As the most commonly repeated part of the amplitude amplification algorithm is the `AmplificationIterate` operation, we consider the interaction of the noise channel $\mathcal{D}$ with the $\mathcal{Q}$ channel to create the noisy amplification iterate $\mathcal{DQ}$ where
$$ \mathcal{DQ}(\rho) = \mathcal{QD}(\rho) = p \mathbf{Q} \rho \mathbf{Q}^\dag + (1 - p) \frac{\mathbb{I}}{2^n}.$$
Extending this to $m$ repetitions of the noisy amplification process gives
$$ (\mathcal{QD})^m(\rho) = \mathcal{D}^m\mathcal{Q}^m(\rho) = p^m \mathbf{Q}^m \rho \mathbf{Q}^{\dag m} + (1 - p^m) \frac{\mathbb{I}}{2^n}. \tag{2}$$
In other words, with probability $p^m$, apply $m$ repetitions of $\mathbf{Q}$, otherwise, the qubits depolarize.
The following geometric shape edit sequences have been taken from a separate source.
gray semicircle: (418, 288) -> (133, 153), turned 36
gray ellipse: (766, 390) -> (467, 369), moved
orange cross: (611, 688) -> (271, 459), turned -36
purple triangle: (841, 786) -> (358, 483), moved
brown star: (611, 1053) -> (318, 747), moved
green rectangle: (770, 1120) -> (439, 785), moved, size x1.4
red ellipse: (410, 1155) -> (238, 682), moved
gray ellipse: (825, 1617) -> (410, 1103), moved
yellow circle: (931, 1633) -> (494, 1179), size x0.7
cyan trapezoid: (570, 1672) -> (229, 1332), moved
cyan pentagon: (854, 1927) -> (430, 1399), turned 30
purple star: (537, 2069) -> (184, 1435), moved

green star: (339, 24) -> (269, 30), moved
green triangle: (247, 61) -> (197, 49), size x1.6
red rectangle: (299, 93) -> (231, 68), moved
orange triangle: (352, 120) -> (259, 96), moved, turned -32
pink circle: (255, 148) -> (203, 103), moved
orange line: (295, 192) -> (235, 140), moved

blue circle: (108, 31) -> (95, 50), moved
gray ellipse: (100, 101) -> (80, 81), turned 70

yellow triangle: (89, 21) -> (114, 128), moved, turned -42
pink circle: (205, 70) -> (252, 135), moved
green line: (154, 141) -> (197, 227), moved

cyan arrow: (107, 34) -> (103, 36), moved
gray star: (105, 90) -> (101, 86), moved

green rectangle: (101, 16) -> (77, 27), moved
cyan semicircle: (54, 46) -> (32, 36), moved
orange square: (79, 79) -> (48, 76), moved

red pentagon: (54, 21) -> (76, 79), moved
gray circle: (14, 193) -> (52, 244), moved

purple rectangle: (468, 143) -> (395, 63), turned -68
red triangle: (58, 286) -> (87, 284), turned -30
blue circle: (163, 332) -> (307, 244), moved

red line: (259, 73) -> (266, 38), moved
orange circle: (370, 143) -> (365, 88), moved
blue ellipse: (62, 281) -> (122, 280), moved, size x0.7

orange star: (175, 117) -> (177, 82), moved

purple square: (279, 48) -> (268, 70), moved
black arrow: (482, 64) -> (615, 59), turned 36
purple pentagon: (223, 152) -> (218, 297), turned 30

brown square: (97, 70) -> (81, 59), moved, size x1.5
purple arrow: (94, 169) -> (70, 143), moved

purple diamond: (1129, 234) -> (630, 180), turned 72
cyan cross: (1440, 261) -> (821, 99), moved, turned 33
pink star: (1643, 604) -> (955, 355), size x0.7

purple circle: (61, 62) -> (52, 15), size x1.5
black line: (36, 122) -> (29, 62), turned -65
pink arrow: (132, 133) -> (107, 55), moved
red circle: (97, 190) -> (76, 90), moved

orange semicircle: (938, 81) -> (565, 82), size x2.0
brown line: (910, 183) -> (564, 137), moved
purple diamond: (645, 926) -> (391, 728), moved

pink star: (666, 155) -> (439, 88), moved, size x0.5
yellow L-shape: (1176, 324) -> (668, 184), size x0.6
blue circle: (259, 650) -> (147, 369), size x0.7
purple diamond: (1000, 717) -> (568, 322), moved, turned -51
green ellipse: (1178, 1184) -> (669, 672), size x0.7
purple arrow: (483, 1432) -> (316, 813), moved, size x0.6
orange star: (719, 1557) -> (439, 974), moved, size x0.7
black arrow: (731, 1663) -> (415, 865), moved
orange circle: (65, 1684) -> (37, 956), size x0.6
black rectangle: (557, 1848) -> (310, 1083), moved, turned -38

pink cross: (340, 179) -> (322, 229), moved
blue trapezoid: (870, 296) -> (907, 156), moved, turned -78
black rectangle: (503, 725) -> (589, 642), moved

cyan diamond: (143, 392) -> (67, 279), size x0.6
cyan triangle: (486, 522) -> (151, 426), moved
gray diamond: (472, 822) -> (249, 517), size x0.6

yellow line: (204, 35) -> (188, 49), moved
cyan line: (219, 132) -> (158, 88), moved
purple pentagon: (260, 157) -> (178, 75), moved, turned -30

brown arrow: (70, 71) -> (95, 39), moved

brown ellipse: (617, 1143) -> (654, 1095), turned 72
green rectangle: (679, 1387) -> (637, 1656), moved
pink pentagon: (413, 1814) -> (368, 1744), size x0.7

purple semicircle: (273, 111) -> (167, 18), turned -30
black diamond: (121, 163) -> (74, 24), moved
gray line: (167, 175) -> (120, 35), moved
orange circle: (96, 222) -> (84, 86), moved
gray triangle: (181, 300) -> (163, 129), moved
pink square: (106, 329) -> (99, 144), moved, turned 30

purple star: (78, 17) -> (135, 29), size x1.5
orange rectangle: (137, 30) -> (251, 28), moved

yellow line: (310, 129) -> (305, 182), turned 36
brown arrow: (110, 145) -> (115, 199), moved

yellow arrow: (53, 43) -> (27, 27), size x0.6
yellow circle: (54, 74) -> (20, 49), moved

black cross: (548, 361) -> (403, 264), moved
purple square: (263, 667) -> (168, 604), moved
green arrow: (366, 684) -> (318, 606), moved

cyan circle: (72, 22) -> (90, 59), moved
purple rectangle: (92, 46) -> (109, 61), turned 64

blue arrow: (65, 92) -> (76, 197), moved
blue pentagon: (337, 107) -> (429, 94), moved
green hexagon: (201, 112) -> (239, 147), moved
This action is obtained by defining the `AmplitudeAmplification` procedure.

In [None]:
%%qsharp
/// #Summary
/// The quantum operations to apply the noisy amplification channel mvar times and measure the output
///
/// #Inputs
/// ## mvar
/// The power to which the amplification channel DQ is raised to.
///
/// ## depol_prob
/// The probability with which the qubits are depolarized
///
/// #Outputs
/// ## result
operation AmplitudeAmplification(mvar : Int, depol_prob : Double) : Bool { 
    
    let p = 1.0 - depol_prob;    // qubits depolarize with probability depol_prob
    let prob = DrawRandomDouble(0.0, 1.0);

    use qs = Qubit[2]; // initialize qubits
    
    if prob <= PowD(p, IntAsDouble(mvar)) {
        ArbitRotation(qs); // Output: cos theta/2 |00> + sin theta/2 |11>
        PowUnitary(mvar, AmplificationIterate, qs); // Output: cos (2m+1)theta/2 |00> + sin (2m+1)theta/2 |11>
    }
    else {    // if the qubits are depolarized, reset all the qubits. 
        ResetAll(qs);
        H(qs[1]);    // Set the that will be measured to output 1 with probability 0.5 mimicking depolarized behavior
    }
    
    let res = M(qs[1]); //Measure qubit
    
    ResetAll(qs); //release qubits cleanly
    
    let result = ResultAsBool(res);
    return result;
}

## Quantum-classical Amplitude Estimation in noisy systems

The quantum-classical approach to Amplitude Estimation, applies the noisy amplification channel $\mathcal{DQ}$ $m$ times and then measures the output qubit to record a $0$ and $1$ measurement. For angle $\theta^*$, setting $\gamma = - \ln p$, the probability of obtaining a $1$ outcome after $m$ repetitions of the noisy amplitude amplification procedure is $ \frac{1}{2} - \frac{1}{2} e^{-\gamma m} \cos(2 (2m+1)\theta^*)$. Repeating this procedure for $N_{\text{shots}}$ shots where $1$ is observed $N_1$ times and $0$ is observed $N_0$ times (such that $N_0 + N_1 = N_{\text{shots}}$), the likelihood of the unknown angle being $\theta$ is
$$ \Pr(X | \alpha = \theta) := \left[\frac{1}{2} - \frac{1}{2} e^{-\gamma m} \cos(2 (2m+1)\theta)\right]^{N_1} \left[\frac{1}{2} + \frac{1}{2} e^{-\gamma m} \cos(2 (2m+1)\theta)\right]^{N_0}.$$

Taking $K$ independent samples for different values of $m_k$, for $k = 1, \ldots, K$ the likelihood function becomes
$$ L(\theta) = \Pi_{k=1}^K   \left[\frac{1}{2} - \frac{1}{2} e^{-\gamma m_k} \cos(2 (2m_k+1)\theta)\right]^{N_{k,1}} \left[\frac{1}{2} + \frac{1}{2} e^{-\gamma m_k} \cos(2 (2m_k+1)\theta)\right]^{N_{k,0}}.$$
Equivalently, we can use the log-likelihood function and compute 
$$ \ell(\theta) = \sum_{k=1}^K \left[N_{k,1} \log \left(\frac{1}{2} - \frac{1}{2} e^{-\gamma m_k} \cos(2 (2m_k+1)\theta)\right) + N_{k,0} \log \left(\frac{1}{2} + \frac{1}{2} e^{-\gamma m_k} \cos(2 (2m_k+1)\theta)\right)\right].$$

Computing this log-likelihood function required 
$$
N_{\text{shots}}\sum_{k=1}^K (2m_k + 1)
$$
usages of the operator $U$. 

As there is no prior information, initially we assume that any choice for $\theta \in [0, \pi/2]$ could be equally likely. 
So, the log-likelihood function is initialized to be the the all-zero function. 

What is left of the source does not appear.